3. Zayıf Halka Olarak Taşınabilir Aygıt: Bir sistemi ya da kuruluşu tehlikeye atmaya yahut saldırmaya yönelik birçok teşebbüs, bir taşınabilir aygıt aracılığıyla gerçekleşebiliyor. SMS tabanlı kimlik avı (smishing), yasal uygulamalara makus gayeli reklamlar yerleştirme yahut e-posta, toplumsal medya yahut taşınabilir fidye yazılımı yoluyla yapılabiliyor. Yalnızca bu yıl yapılan araştırmalar, taşınabilir fidye yazılımı örneklerinde yıldan yıla %51’lik bir artış tespit etti. Mevcut risklere karşın birçok kuruluş hala taşınabilir aygıt güvenliğine gerektiği kadar öncelik vermiyor. Çoklukla bu aygıtların tesirli bir halde garanti altına alınması konusunda bilgi eksikliği ya da sağlam taşınabilir güvenliği destekleyecek süreç ve altyapı eksikliği bu duruma sebep oluyor. Bu öncelik ve hazırlık eksikliği saldırganların faydalanabileceği fırsatlar yaratıyor.
Şirketlerdeki Taşınabilir Aygıtlar İçin 4 Siber Güvenlik Önerisi
Kuruluşların, bilhassa taşınabilir güvenliği ele alan sağlam güvenlik tedbirleri uygulaması gerekiyor. Bu tedbirler siyasetler, süreçler ve temel taşınabilir tehdit savunma tahlillerinin bir karışımı yoluyla yapılabiliyor. Tesirli bir taşınabilir tehdit savunma (MTD) tahlili ararken kuruluşların aşağıda yer alan konulara dikkat etmesi gerekiyor.
1. Makus Gayeli Uygulamalara Karşı Koruma: Kapsamlı bir taşınabilir güvenlik stratejisinin, uygulama inceleme yeteneklerini içermesi ve sadece bilinen makus gayeli uygulamalara karşı değil, uyumluluk problemlerine yol açabilecek riskli uygulamalara karşı da müdafaa sağlaması gerekiyor.
2. Ağ Ataklarını Azaltma: Mobil aygıtlar sık sık ağ akınlarının gayesi oluyor.
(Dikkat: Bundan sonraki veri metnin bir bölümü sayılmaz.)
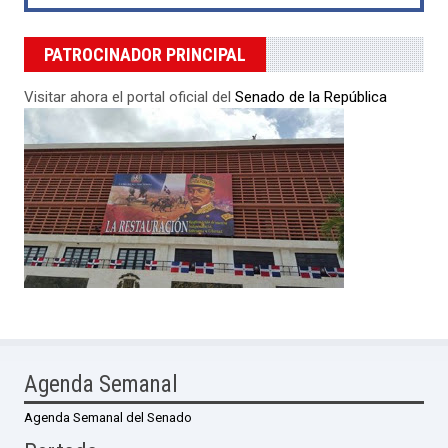
PATROCINADOR PRINCIPAL
Visitar ahora el portal oficial del
Senado de la República
Agenda Semanal
Agenda Semanal del Senado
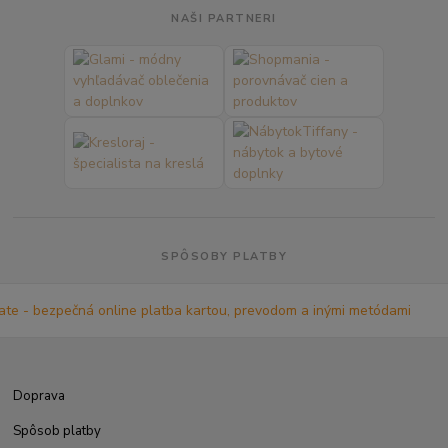
NAŠI PARTNERI
SPÔSOBY PLATBY
Doprava
Spôsob platby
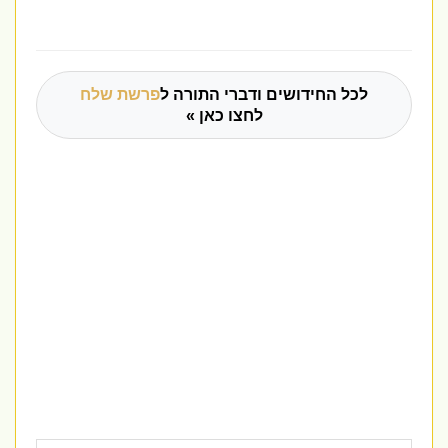
לכל החידושים ודברי התורה ל
פרשת שלח
לחצו כאן »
Kullanılacak güvenlik uygulamasının tesirli olması için tehditleri belirleme ve etkisiz hale getirme odaklı olması ehemmiyet taşıyor. Bilhassa bilmediğimiz ortamlardaki Wi-Fi altyapılarını kullanmamız gerekiyor. Gerekli olduğu taktirde güvenlik tahlili kullanarak Wi-Fi kullanımında cihazımızı korumalıyız.
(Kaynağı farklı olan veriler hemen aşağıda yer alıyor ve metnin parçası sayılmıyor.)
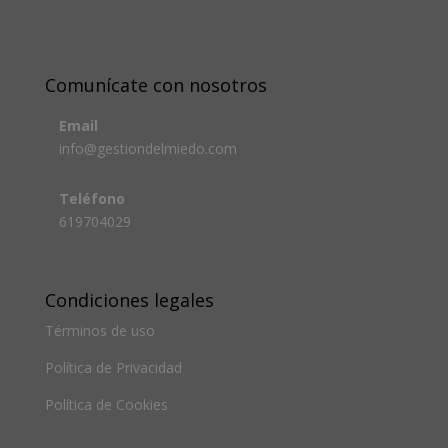
Comunícate con nosotros
Email
info@gestiondelmiedo.com
Teléfono
619704029
Condiciones legales
Términos de uso
Política de Privacidad
Política de Cookies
3. Web/Kimlik Avı Muhafazası: Mobil aygıtları amaç alan kimlik avı tehditlerinin yaygınlığı göz önüne alındığında internet muhafazası, kapsamlı bir taşınabilir güvenlik stratejisinin kıymetli bir bileşeni oluyor.
4. Daima Risk ve Tehdit Azaltma: Hızlı hareket eden saldırganların potansiyel Zero-Day tehditlerine ve yeni keşfedilen güvenlik açıklarına karşı proaktif bir tahlile sahip olmak, kuruluşların bir adım önde olmasına yardımcı olabiliyor.